No document available.
Abstract :
[en] In spite of diasporic subjectivity being recurrently conceptualised through a rhetoric of “fluidity,” “multiple affiliations” and “national non-attachment,” today’s literature of the Indian diaspora reveals that the “un-transnational” ideology of the return is still running deep in the first and second-generation migrant imaginary. Vijay Mishra’s recent attempt to explore the idea of “writing diaspora” in an analogy with writing trauma or writing mourning is illuminating in this respect, because it constitutes a theoretical framework able to bear witness to the maintenance of a diasporic imaginary structured by the loss of the Motherland, whether this loss involves firsthand experience of migration or originates from a “phantom loss” refigured by the second generation.

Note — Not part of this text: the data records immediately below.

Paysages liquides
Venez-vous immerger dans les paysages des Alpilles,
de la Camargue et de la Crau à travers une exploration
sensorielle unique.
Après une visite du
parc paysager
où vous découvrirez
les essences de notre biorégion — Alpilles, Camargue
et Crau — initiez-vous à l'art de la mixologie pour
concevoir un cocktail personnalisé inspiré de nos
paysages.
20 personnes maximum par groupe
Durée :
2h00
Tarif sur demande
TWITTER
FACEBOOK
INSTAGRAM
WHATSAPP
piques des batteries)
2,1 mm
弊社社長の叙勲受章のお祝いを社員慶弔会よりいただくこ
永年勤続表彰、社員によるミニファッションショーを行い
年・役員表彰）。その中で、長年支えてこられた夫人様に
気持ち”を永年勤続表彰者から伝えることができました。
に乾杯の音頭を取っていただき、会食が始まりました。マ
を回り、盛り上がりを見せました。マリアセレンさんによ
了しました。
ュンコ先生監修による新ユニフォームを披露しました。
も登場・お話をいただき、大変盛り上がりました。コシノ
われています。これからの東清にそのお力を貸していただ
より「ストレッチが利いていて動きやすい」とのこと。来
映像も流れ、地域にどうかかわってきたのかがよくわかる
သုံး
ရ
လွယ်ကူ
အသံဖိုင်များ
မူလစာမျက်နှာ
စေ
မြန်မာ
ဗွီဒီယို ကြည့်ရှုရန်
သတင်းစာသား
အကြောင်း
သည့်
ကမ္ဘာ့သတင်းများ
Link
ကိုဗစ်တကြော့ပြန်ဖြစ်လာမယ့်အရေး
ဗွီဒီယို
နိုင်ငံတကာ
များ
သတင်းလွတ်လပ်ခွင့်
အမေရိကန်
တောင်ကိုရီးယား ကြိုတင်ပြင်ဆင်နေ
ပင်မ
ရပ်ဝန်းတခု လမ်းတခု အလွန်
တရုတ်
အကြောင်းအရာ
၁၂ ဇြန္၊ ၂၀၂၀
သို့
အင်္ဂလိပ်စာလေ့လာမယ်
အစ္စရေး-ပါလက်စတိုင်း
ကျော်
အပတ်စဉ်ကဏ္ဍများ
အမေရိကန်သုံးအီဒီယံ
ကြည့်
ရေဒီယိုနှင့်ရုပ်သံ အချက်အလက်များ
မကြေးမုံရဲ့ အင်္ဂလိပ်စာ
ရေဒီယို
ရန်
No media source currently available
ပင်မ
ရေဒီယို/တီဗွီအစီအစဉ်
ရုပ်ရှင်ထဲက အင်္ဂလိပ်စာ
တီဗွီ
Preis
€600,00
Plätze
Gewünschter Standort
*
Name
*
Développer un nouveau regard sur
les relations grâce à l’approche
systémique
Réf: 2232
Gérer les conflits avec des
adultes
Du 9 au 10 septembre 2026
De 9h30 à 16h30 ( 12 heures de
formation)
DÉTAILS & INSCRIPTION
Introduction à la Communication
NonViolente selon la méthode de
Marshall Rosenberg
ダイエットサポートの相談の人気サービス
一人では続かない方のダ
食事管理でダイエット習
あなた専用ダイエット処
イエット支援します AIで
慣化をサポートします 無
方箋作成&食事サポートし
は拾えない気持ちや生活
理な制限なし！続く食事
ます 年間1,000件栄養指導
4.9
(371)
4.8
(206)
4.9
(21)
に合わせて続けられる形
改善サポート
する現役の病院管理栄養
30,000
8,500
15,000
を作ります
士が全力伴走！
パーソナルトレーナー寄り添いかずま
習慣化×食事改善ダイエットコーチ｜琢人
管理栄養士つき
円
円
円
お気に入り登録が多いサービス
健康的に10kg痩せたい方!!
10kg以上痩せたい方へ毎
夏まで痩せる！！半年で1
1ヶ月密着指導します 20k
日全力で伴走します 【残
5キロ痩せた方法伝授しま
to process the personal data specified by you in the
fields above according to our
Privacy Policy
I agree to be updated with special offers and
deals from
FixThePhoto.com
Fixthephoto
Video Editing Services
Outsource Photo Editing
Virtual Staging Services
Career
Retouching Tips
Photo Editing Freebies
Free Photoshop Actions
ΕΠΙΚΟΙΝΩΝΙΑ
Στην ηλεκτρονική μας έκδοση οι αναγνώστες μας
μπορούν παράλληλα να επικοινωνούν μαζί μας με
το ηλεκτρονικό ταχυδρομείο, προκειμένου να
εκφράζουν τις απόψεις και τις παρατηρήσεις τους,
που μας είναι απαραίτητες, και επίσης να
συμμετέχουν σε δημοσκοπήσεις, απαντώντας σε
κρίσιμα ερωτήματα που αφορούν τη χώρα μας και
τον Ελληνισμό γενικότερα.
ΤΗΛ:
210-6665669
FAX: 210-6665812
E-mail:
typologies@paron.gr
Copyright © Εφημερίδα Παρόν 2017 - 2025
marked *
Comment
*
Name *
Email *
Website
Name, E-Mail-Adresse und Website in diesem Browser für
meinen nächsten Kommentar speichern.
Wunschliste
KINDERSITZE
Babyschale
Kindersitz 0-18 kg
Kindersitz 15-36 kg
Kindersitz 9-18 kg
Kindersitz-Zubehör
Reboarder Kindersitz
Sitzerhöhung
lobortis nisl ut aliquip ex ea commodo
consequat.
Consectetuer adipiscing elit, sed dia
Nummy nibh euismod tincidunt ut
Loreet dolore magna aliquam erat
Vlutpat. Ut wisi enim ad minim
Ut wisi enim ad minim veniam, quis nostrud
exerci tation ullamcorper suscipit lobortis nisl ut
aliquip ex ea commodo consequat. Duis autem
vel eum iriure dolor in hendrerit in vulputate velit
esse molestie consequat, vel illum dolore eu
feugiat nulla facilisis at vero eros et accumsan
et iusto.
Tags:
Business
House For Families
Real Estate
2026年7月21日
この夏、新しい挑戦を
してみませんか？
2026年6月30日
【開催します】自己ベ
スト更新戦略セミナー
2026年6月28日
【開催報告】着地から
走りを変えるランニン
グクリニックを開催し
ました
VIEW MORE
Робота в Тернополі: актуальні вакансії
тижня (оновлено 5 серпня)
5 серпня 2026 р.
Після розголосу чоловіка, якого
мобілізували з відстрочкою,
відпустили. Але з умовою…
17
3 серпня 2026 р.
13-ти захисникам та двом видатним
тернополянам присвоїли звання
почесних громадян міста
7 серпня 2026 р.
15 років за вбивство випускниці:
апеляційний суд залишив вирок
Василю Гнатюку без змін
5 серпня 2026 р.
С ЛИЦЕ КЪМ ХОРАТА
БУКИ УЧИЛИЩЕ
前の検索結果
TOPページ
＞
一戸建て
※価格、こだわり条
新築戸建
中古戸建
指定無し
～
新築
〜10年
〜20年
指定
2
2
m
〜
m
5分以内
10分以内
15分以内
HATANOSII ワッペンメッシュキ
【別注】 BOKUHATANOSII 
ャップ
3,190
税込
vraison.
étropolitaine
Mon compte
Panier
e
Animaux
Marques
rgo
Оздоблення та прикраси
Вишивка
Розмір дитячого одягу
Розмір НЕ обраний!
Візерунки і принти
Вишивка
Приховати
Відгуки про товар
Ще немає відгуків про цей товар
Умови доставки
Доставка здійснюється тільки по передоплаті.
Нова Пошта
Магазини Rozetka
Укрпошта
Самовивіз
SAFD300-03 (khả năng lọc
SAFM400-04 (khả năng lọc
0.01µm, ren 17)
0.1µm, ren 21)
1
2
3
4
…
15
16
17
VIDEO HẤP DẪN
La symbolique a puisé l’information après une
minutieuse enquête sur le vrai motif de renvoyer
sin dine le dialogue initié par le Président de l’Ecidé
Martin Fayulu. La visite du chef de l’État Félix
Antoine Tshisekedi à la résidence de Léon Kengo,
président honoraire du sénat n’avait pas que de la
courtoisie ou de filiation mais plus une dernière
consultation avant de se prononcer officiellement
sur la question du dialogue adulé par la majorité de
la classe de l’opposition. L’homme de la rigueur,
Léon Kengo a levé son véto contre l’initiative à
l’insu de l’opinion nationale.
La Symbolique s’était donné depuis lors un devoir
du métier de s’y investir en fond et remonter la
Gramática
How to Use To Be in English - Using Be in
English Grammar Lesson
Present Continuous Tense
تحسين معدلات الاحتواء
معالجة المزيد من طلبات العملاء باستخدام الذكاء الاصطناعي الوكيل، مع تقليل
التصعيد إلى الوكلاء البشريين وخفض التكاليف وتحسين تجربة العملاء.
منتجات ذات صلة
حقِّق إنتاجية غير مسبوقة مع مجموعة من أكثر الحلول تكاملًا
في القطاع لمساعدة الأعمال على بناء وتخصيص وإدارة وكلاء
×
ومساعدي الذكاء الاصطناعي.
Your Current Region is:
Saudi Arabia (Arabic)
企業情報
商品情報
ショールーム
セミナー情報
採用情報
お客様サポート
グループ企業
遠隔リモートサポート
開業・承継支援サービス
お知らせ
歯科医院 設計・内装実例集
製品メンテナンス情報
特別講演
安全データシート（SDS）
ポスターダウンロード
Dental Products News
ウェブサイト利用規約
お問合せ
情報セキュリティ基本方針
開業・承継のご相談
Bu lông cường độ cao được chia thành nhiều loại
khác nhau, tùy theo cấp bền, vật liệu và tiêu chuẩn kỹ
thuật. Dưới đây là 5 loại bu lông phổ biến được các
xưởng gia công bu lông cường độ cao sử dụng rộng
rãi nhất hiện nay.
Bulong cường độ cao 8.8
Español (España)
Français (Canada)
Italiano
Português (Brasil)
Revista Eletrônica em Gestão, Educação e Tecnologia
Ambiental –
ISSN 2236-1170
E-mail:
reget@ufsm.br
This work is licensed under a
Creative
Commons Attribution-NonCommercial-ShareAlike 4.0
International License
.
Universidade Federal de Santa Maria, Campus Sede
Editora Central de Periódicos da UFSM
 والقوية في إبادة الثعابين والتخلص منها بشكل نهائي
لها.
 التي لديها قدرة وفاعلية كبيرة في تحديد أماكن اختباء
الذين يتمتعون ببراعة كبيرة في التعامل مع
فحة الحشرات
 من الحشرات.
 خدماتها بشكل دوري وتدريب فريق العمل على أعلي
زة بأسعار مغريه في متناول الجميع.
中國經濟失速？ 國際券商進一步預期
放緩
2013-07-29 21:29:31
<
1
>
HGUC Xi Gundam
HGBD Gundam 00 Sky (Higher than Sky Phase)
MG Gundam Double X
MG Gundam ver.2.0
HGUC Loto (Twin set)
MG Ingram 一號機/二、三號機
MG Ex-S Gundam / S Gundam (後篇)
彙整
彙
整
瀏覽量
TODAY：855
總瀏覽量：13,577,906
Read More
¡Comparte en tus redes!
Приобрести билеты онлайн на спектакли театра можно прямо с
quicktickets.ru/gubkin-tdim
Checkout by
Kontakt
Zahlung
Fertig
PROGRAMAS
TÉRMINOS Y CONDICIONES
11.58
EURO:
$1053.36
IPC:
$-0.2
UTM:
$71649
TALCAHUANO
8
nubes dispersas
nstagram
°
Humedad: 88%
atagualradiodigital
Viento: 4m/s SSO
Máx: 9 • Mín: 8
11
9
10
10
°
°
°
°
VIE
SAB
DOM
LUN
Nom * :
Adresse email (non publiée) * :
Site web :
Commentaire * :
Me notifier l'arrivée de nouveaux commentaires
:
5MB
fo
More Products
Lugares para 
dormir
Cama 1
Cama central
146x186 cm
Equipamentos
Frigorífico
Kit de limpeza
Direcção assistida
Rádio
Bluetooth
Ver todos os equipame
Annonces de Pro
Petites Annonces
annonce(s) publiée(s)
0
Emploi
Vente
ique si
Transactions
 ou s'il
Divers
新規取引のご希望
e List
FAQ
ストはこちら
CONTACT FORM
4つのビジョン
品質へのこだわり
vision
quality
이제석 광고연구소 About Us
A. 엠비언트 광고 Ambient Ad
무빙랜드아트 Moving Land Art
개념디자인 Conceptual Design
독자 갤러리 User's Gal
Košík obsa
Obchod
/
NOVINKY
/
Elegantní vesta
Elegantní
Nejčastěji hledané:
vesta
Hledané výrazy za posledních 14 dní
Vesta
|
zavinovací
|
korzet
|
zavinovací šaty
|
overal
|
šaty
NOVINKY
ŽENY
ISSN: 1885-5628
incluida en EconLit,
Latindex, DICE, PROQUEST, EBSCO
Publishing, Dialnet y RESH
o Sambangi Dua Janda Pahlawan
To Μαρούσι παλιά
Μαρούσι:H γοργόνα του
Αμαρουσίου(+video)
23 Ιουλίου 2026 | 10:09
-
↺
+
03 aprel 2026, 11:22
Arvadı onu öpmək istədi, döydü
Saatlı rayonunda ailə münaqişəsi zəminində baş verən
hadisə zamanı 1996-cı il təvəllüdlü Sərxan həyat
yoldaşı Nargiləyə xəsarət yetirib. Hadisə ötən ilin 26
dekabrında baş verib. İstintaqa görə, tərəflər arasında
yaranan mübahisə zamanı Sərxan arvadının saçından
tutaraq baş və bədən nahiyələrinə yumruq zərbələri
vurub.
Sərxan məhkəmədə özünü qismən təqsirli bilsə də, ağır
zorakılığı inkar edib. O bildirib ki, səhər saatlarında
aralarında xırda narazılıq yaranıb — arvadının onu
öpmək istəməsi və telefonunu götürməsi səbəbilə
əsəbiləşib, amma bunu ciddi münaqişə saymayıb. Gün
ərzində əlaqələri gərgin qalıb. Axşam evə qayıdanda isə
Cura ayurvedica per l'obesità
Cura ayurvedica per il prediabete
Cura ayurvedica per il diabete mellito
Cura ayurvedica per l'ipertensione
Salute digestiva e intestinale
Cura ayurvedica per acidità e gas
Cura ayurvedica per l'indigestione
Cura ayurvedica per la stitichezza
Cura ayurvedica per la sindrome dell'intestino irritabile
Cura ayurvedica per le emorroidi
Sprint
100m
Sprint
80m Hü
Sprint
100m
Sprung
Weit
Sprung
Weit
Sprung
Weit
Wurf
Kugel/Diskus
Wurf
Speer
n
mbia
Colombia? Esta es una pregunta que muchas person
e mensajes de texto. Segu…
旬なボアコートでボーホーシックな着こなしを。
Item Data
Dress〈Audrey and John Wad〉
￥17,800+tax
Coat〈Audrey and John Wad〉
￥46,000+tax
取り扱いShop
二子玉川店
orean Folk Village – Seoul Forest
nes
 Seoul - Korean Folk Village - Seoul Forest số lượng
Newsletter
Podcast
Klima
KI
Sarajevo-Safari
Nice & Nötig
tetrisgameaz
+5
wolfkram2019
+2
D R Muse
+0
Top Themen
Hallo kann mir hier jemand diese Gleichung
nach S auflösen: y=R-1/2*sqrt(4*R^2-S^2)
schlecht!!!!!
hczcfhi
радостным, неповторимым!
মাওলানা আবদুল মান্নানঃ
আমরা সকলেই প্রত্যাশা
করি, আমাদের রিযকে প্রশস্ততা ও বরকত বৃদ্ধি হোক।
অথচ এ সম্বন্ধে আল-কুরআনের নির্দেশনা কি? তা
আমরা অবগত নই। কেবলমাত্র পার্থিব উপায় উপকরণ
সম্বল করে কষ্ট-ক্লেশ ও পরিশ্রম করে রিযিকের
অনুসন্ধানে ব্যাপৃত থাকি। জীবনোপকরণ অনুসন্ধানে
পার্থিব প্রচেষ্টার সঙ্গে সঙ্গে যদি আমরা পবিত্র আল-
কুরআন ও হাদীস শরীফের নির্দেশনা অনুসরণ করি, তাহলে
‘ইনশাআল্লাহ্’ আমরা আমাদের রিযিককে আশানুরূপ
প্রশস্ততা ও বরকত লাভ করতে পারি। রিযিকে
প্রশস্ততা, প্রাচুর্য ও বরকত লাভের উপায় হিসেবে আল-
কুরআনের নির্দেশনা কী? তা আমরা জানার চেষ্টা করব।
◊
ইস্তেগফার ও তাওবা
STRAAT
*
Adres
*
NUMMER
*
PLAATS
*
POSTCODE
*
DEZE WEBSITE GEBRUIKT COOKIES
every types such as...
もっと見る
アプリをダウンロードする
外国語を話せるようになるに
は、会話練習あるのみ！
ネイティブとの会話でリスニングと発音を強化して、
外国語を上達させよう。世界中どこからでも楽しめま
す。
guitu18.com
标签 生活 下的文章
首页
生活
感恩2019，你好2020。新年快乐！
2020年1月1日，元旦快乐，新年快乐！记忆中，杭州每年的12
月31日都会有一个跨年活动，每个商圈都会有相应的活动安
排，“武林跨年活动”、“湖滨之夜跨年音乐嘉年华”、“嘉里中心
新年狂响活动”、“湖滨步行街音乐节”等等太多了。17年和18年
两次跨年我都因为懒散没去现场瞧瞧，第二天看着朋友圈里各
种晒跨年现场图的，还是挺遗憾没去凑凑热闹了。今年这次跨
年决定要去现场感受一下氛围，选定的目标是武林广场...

Drawing on Mishra’s theorizing of the diasporic imaginary, my paper will explore Jhumpa Lahiri’s representation of the second generation’s “inheritance of loss” in “Once in a Lifetime,” the short-story opening Unaccustomed Earth’s trilogy. By narrating Hema’s and Kaushik’s parallel journey from childhood to early adulthood, Lahiri rewrites the notion of return as melancholic attachments through which the unsymbolizable gap left by the absence of the Motherland can be represented, renegotiated and perhaps then, put to rest. In my paper, I wish to show that not only does Lahiri use melancholy as a means of representing second-generation subjectivities haunted by impossible mourning and unclaimed legacies, but also that she rehabilitates the notion of return as a way of envisaging a diasporic future that is swarming with ghosts. In that sense, Lahiri illustrates that the notion of homeland and the trope of the return can also be associated with a promise of futurity.